The east coast of Africa experiences seasonally alternating ‘trade’ winds which have enabled sailing dhows to travel up and down the coast, fostering the movement of people and goods between the countries of Arabia, the Western Indian Ocean and East Africa for many centuries. Long before the first Europeans arrived in the area a loose confederation of coastal city states had developed along the East African coast which formed the basis of the unique Swahili culture of coastal East Africa. Three of these ancient ‘city states’ are now designated as world heritage sites.

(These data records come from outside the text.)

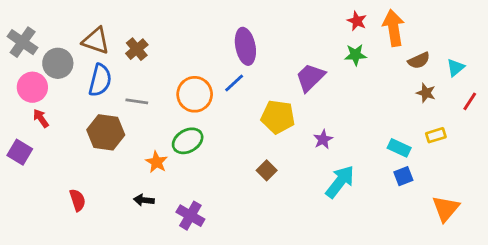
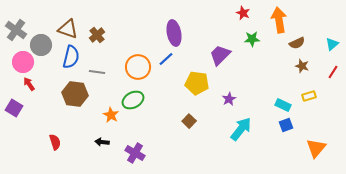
red star: (357, 21) -> (243, 13), moved
cyan triangle: (456, 67) -> (332, 44), moved

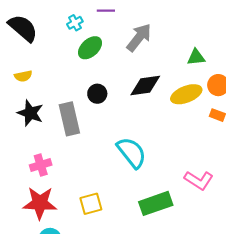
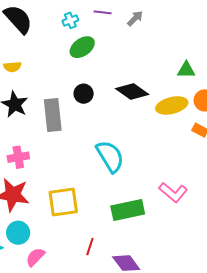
gray arrow: (139, 37) -> (135, 18), moved, size x0.6
black diamond: (145, 85) -> (132, 92), turned 36
yellow square: (91, 204) -> (63, 202), size x1.4

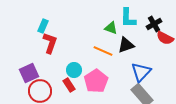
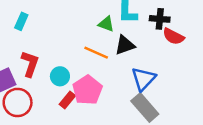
black cross: (154, 24) -> (160, 19), turned 35
red L-shape: (50, 43) -> (30, 64), moved
red rectangle: (69, 85) -> (67, 100), moved, turned 72

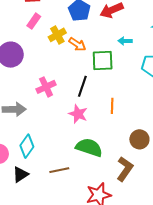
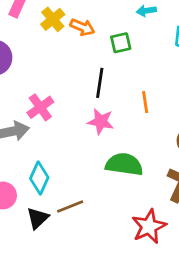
green square: (103, 60) -> (121, 43), size x0.7
pink cross: (46, 87) -> (40, 107), moved
brown line: (59, 170) -> (70, 206), moved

All three are located on islands off the coast, where they were established around natural sheltered harbours. They were all flourishing towns by the 13th century, 300 years before the arrival of the Portuguese. At this time they were the centres of trade between the African interior and the countries of Arabia and the East. There is evidence that Kilwa Kisiwani had strong trade links with the gold-rich empire centred on Great Zimbabwe, and there were other well-established trading routes into the African interior from which ivory, gold, foodstuffs and slaves were exchanged for pottery, porcelain and other manufactured goods.
Following the arrival of the Portuguese in the 15th century, the economic and political life of the ancient Swahili settlements was severely disrupted, as the Portuguese sought to control trade and commerce in the area. Kilwa Kisiwani went into terminal decline and only the ruins of its opulent splendour and heritage now remain. Lamu Old Town is thought to be the oldest and best preserved Swahili settlement on the East African coast, located on a small island off the north coast of Kenya. There are no vehicles on the island and goods are still moved through the narrow twisted alleyways of the town by donkey. Many of its cultural and architectural treasures – ornate courtyard homes with elaborately carved Arabic doors - date from the period of Omani Arab control from 1698 to the mid 1800s, during a Golden Age after the Portuguese had been overthrown.
The Stone Town of Zanzibar is today much bigger than Lamu, and its architecture includes a fusion of many different elements and influences. Much of it is more recent than Lamu, dating from the second half of the 19th century, after the Sultan of Oman had moved his sultanate to Zanzibar.